The goal was never to replace humans with a model. The goal was to make humans review fewer, higher-signal cases, and to declined-with-confidence on the obvious bad actors before they reached human eyes.
Three things we built before the model went anywhere near production
First, a labelled-event store. Every decision (rule fire, human verdict, chargeback outcome) was written to a single event log with stable schemas and the inputs the decision was made on. Without this, we would have had no honest training data and no way to measure regressions.
Second, a single review queue with priority. Rules and (later) model scores wrote into the same queue with a numeric priority. The queue was the only surface the review team worked from. This made it possible to swap scoring logic without disrupting the team.
Third, a rollback story. Every deployment of the scorer wrote a shadow score alongside the live decision for one week before it was allowed to influence anything. Promotion required a written diff of cohort movement vs. the previous scorer. No silent promotions.
The model
Gradient-boosted scorer (XGBoost) over engineered features: velocity windows on card and device, geolocation deltas, mismatch features between billing and shipping, BIN reputation, and merchant-segment risk scores. Trained on six months of labelled events with chargeback ground truth filled in on a 60-day lag.
The model did not autonomously decline anything in the first six weeks. Its score reordered the review queue and auto-cleared the bottom decile under monitoring. Each Monday we reviewed the auto-clear cohort against a sampled re-review and adjusted thresholds.
Once we had two months of post-promotion ground truth, we widened auto-clear and added a narrow auto-decline band on the top of the distribution. The bands grew per cohort: card-not-present first, card-present later, recurring billing never.

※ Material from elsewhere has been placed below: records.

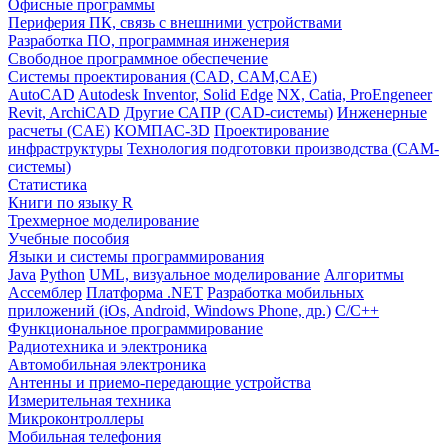
Офисные программы
Периферия ПК, связь с внешними устройствами
Разработка ПО, программная инженерия
Свободное программное обеспечение
Системы проектирования (CAD, CAM,CAE)
AutoCAD
Autodesk Inventor, Solid Edge
NX, Catia, ProEngeneer
Revit, ArchiCAD
Другие САПР (CAD-системы)
Инженерные
расчеты (CAE)
КОМПАС-3D
Проектирование
инфраструктуры
Технология подготовки производства (CAM-
системы)
Статистика
Книги по языку R
Трехмерное моделирование
Учебные пособия
Языки и системы программирования
Java
Python
UML, визуальное моделирование
Алгоритмы
Ассемблер
Платформа .NET
Разработка мобильных
приложений (iOs, Android, Windows Phone, др.)
С/С++
Функциональное программирование
Радиотехника и электроника
Автомобильная электроника
Антенны и приемо-передающие устройства
Измерительная техника
Микроконтроллеры
Мобильная телефония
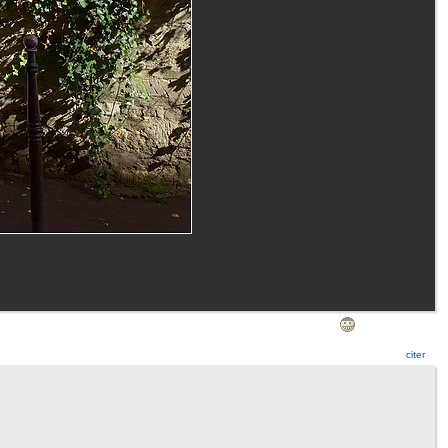
citer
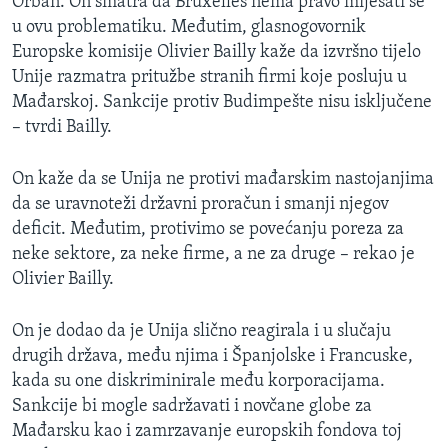
Orban. On smatra da Bruxelles nema pravo miješati se
u ovu problematiku. Međutim, glasnogovornik
Europske komisije Olivier Bailly kaže da izvršno tijelo
Unije razmatra pritužbe stranih firmi koje posluju u
Mađarskoj. Sankcije protiv Budimpešte nisu isključene
– tvrdi Bailly.
On kaže da se Unija ne protivi mađarskim nastojanjima
da se uravnoteži državni proračun i smanji njegov
deficit. Međutim, protivimo se povećanju poreza za
neke sektore, za neke firme, a ne za druge – rekao je
Olivier Bailly.
On je dodao da je Unija slično reagirala i u slučaju
drugih država, među njima i Španjolske i Francuske,
kada su one diskriminirale među korporacijama.
Sankcije bi mogle sadržavati i novčane globe za
Mađarsku kao i zamrzavanje europskih fondova toj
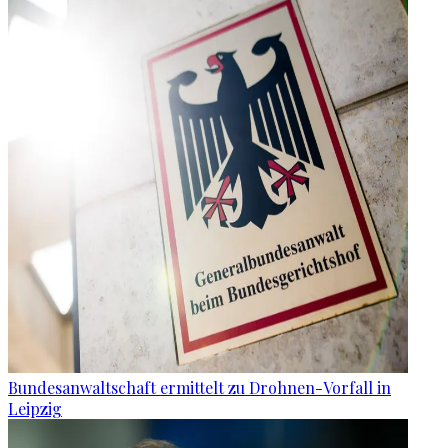
Bundesanwaltschaft ermittelt zu Drohnen-Vorfall in
Leipzig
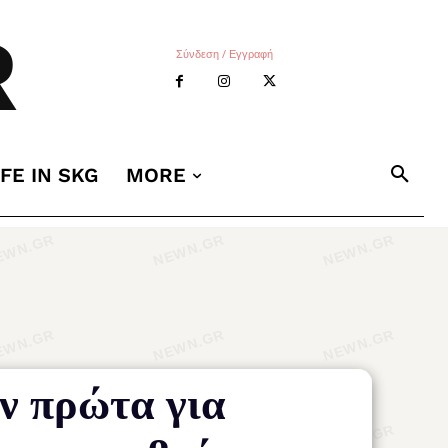
R
Σύνδεση / Εγγραφή
IFE IN SKG
MORE
ν πρώτα για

What we tried that did not pay off
A graph-based ring-detection layer over device and card co-occurrence looked great in offline eval. In production the lift was real but small, and the operational cost (nightly graph rebuilds, latency, on-call surface) did not justify it at our volume. We kept the feature pipeline and shelved the model.
We over-invested in probability calibration early. At our volumes, well-ordered scores were more valuable than well-calibrated ones. The reviewers worked off a ranked queue, not a probability, and the bands were tuned empirically.
The lesson worth keeping
Fraud ML projects do not fail because the model is bad. They fail because the team did not build the labelling, the queue, and the rollback story before the model went live. Build those three things first and you can ship a worse model that wins.
The 70% reduction in fraudulent transactions and the 55% reduction in manual review load did not come from the model alone. They came from the labelled event store that made every iteration honest, and the queue that let the team move faster without changing how they worked.